ME: *dying* are you…the Grim Reaper?
GRIM REAPER: WOW, WE LITERALLY JUST MET… PLEASE CALL ME GRIMOTHY. LET’S KEEP THIS PROFESSIONAL.
[Home invasion]
Me: isn’t there anything ELSE you want to take?
Burglar: lady I told you I’m married
A baby and I locked eyes. I panicked, but thankfully I didn’t cry first. Haha stupid baby, I win.
I only make mistakes when I’m around people who are observant.
My wife:“That’s not the shirt I sent her to daycare in.”
Me:“But it’s the right kid?”
Wife: “Yes.”
Me: “Awesome. I’m going to play Xbox”
Please stop telling me how long your baby is in inches. I need something more visually relatable. Oh, your baby was 3.5 hot dogs long? Cool.
Welcome to ghosts anonymous. Nice to see such a spirited turnout.

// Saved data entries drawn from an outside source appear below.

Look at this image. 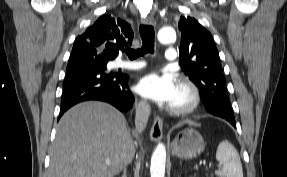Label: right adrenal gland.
<instances>
[{
    "label": "right adrenal gland",
    "mask_w": 287,
    "mask_h": 177,
    "mask_svg": "<svg viewBox=\"0 0 287 177\" xmlns=\"http://www.w3.org/2000/svg\"><path fill=\"white\" fill-rule=\"evenodd\" d=\"M122 177H127V168L125 167L124 170H123V175Z\"/></svg>",
    "instance_id": "obj_1"
}]
</instances>
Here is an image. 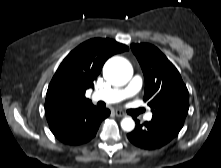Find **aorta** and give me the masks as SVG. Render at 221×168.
I'll return each instance as SVG.
<instances>
[{
	"label": "aorta",
	"instance_id": "aorta-1",
	"mask_svg": "<svg viewBox=\"0 0 221 168\" xmlns=\"http://www.w3.org/2000/svg\"><path fill=\"white\" fill-rule=\"evenodd\" d=\"M103 75L113 85L123 86L131 79L133 69L125 58L113 57L104 65ZM121 127L124 131L130 132L135 128V122L131 117H125L121 121Z\"/></svg>",
	"mask_w": 221,
	"mask_h": 168
}]
</instances>
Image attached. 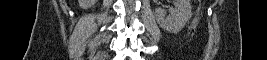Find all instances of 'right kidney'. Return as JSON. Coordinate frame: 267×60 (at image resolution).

*all of the ghosts boo in unison*
Whenever I see a good looking firefighter, I stop, drop, and roll, so he knows I’m knowledgeable about fire safety.
Chips are not only delicious, but if you crunch them loud enough you can’t hear your children anymore.
“Trust issues? HAHAHAHAHA”
–Pluto, the former planet
Me: “Is this seat taken?”
Him: “There’s an open stall right next to me…and this is the men’s room.”
[evil villain turns around in chair to confront adversary but spins too fast and does two complete revolutions before talking]
EXCITED INVENTOR: this is the best thimg since sliced bread!!!!!
SLICED BREAD: [anxiously smokig in the corner] i wish i was never invented
[Chasing a fox on my bike]
ME: How is he reaching the pedals?!
be careful out there! #FiftyShadesOfGrey
Pretty sure they’re naming prescription drugs by just grabbing random Scrabble tiles.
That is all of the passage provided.